This research has analysed the economy-wide impacts of carbon tax as a policy option
to reduce the rate of growth of carbon-dioxide emissions from the electricity sector in Australia. These impacts are analysed for energy and non energy sectors of the economy. An energy-oriented Input–Output framework, with ‘flexible’ production
functions, based on Translog and Cobb-Douglas formulations, is employed for the analysis of various impacts. Further, two alternative conceptions of carbon tax are considered in this research, namely, based on Polluter Pays Principle (PPP) and Shared Responsibility Principle (SRP).
In the first instance, the impacts are analysed, for the period 2005–2020, for tax levels of $10 and $20 per tonne of CO2, in a situation of no a-priori limit on CO2 emissions. The analysis shows that CO2 emissions from the electricity sector, when carbon tax is based on PPP, would be 211 and 152 Mt, for tax levels of $10 and $20, respectively (as compared to 250 Mt in the Base Case scenario, that is, the business-as-usual-case). The net economic costs, corresponding with these tax levels, expressed in present value
terms, would be $27 and $49 billion, respectively, over the period 2005-2020. These economic costs are equivalent to 0.43 and 0.78 per cent of the estimated GDP of Australia. Further, most of the economic burden, in this instance, would fall on the
electricity sector, particularly coal-fired electricity generators – large consumers of direct fossil fuel. On the other hand, in the case of a carbon tax based on SRP, CO2 emissions would be 172 and 116 Mt, for tax levels of $10 and $20, respectively. The corresponding net economic costs would be $47 (0.74 per cent of GDP) and $84 (1.34
per cent of GDP) billion, respectively, with significant burden felt by the commercial
sector – large consumers of indirect energy and materials whose production would contribute to CO2 emissions.
Next, the impacts are analysed by placing an a-priori limit on CO2 emissions from the
electricity sector – equivalent to 108 per cent of the 1990 level (that is, 138 Mt), by the year 2020. Two cases are analysed, namely, early action (carbon tax introduced in 2005) and deferred action (carbon tax introduced in 2010). In the case of early action, the analysis suggests, carbon tax of $25 and $15, based on PPP and SRP, respectively, would be required to achieve the above noted emissions target.

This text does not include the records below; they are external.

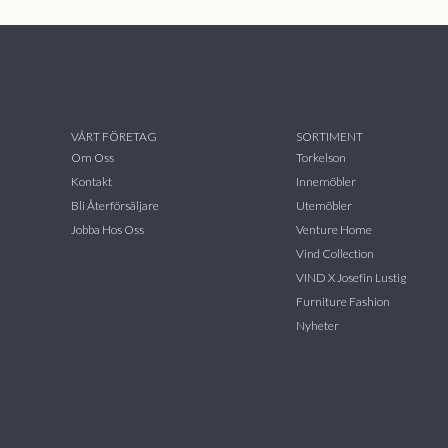
VÅRT FÖRETAG
SORTIMENT
Om Oss
Torkelson
Kontakt
Innemöbler
Bli Återförsäljare
Utemöbler
Jobba Hos Oss
Venture Home
Vind Collection
VIND X Josefin Lustig
Furniture Fashion
Nyheter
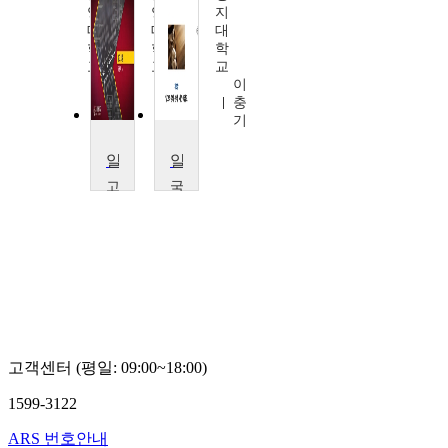
양
양
지
대
대
대
학
학
학
교
교
교
이
김
이
석
남
충
복
욱
기
알고리즘
알고리즘
고
국
려
립
대
부
학
경
교
대
유
학
용
교
재
권
오
흠
고객센터 (평일: 09:00~18:00)
1599-3122
ARS 번호안내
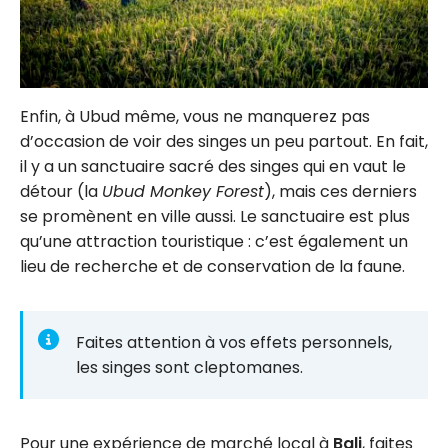
Enfin, à Ubud même, vous ne manquerez pas
d’occasion de voir des singes un peu partout. En fait,
il y a un sanctuaire sacré des singes qui en vaut le
détour (la
Ubud Monkey Forest
), mais ces derniers
se promènent en ville aussi. Le sanctuaire est plus
qu’une attraction touristique : c’est également un
lieu de recherche et de conservation de la faune.
Faites attention à vos effets personnels,
les singes sont cleptomanes.
Pour une expérience de marché local à
Bali
, faites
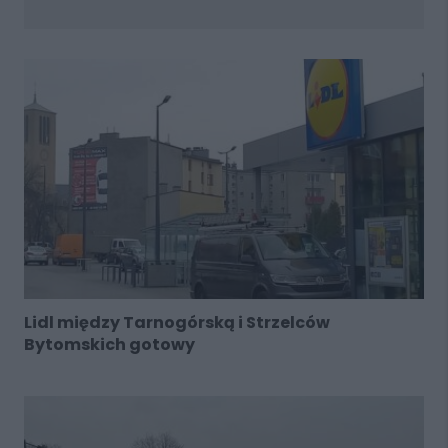
Lidl między Tarnogórską i Strzelców
Bytomskich gotowy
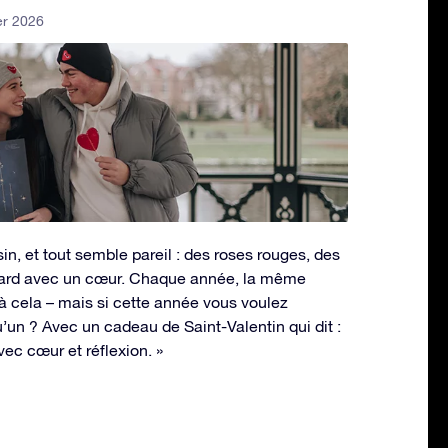
er 2026
n, et tout semble pareil : des roses rouges, des
dard avec un cœur. Chaque année, la même
l à cela – mais si cette année vous voulez
’un ? Avec un cadeau de Saint-Valentin qui dit :
avec cœur et réflexion. »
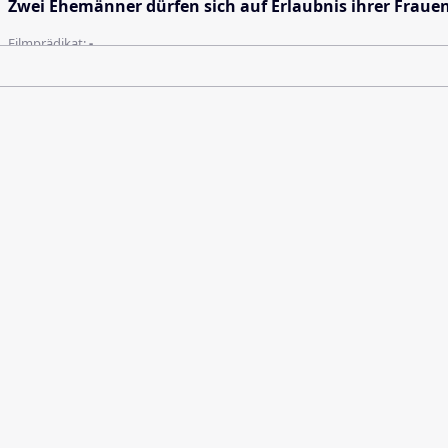
Zwei Ehemänner dürfen sich auf Erlaubnis ihrer Frauen
Filmprädikat:
-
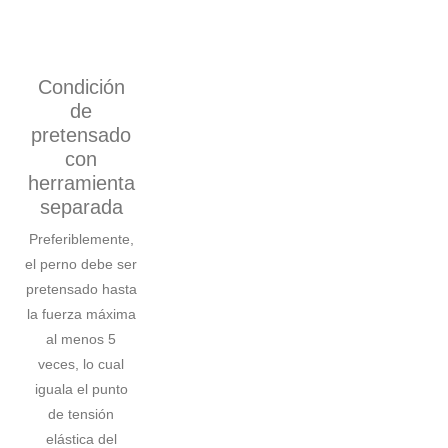
Condición
de
pretensado
con
herramienta
separada
Preferiblemente,
el perno debe ser
pretensado hasta
la fuerza máxima
al menos 5
veces, lo cual
iguala el punto
de tensión
elástica del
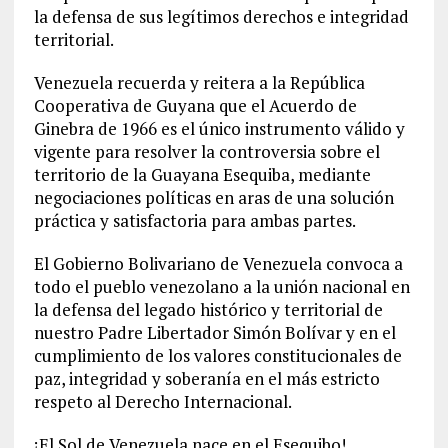
la defensa de sus legítimos derechos e integridad
territorial.
Venezuela recuerda y reitera a la República
Cooperativa de Guyana que el Acuerdo de
Ginebra de 1966 es el único instrumento válido y
vigente para resolver la controversia sobre el
territorio de la Guayana Esequiba, mediante
negociaciones políticas en aras de una solución
práctica y satisfactoria para ambas partes.
El Gobierno Bolivariano de Venezuela convoca a
todo el pueblo venezolano a la unión nacional en
la defensa del legado histórico y territorial de
nuestro Padre Libertador Simón Bolívar y en el
cumplimiento de los valores constitucionales de
paz, integridad y soberanía en el más estricto
respeto al Derecho Internacional.
¡El Sol de Venezuela nace en el Esequibo!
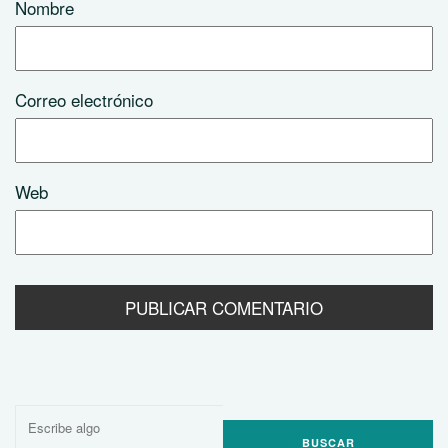
Nombre
Correo electrónico
Web
Buscar
por:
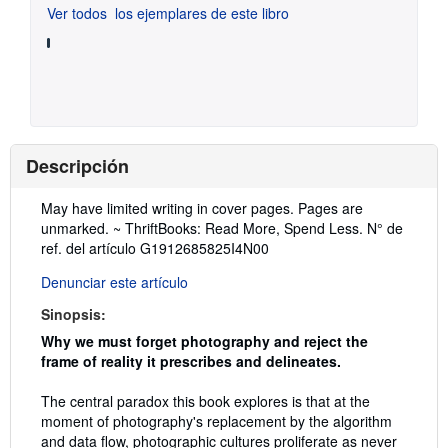
Ver todos
los ejemplares de este libro
Descripción
Descripción:
May have limited writing in cover pages. Pages are
unmarked. ~ ThriftBooks: Read More, Spend Less.
N° de
ref. del artículo G1912685825I4N00
Denunciar este artículo
Sinopsis:
Why we must forget photography and reject the
frame of reality it prescribes and delineates.
The central paradox this book explores is that at the
moment of photography's replacement by the algorithm
and data flow, photographic cultures proliferate as never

The corresponding tax levels in the case of deferred action are $51 and $26, respectively. This research also
shows that the net economic costs, in the case of early action, would be $32 billion (for PPP) and $18 billion (for SRP) higher than those in the case of deferred action.
However, this research has demonstrated, that this inference is largely due to the selection of particular indicator (that is, present value) and the relatively short time frame (that is, 2005–2020) for analysis. By extending the time frame of the analysis to the year 2040, the case for an early introduction of carbon tax strengthens.
Overall, the analysis in this research suggests that an immediate introduction of carbon tax, based on SRP, is the most attractive approach to reduce the rate of growth of CO2 emissions from the electricity sector and to simultaneously meet economic and social objectives. If the decision to introduce such a tax is deferred, it would be rather difficult to achieve not only environmental objectives but economic and social objectives as well.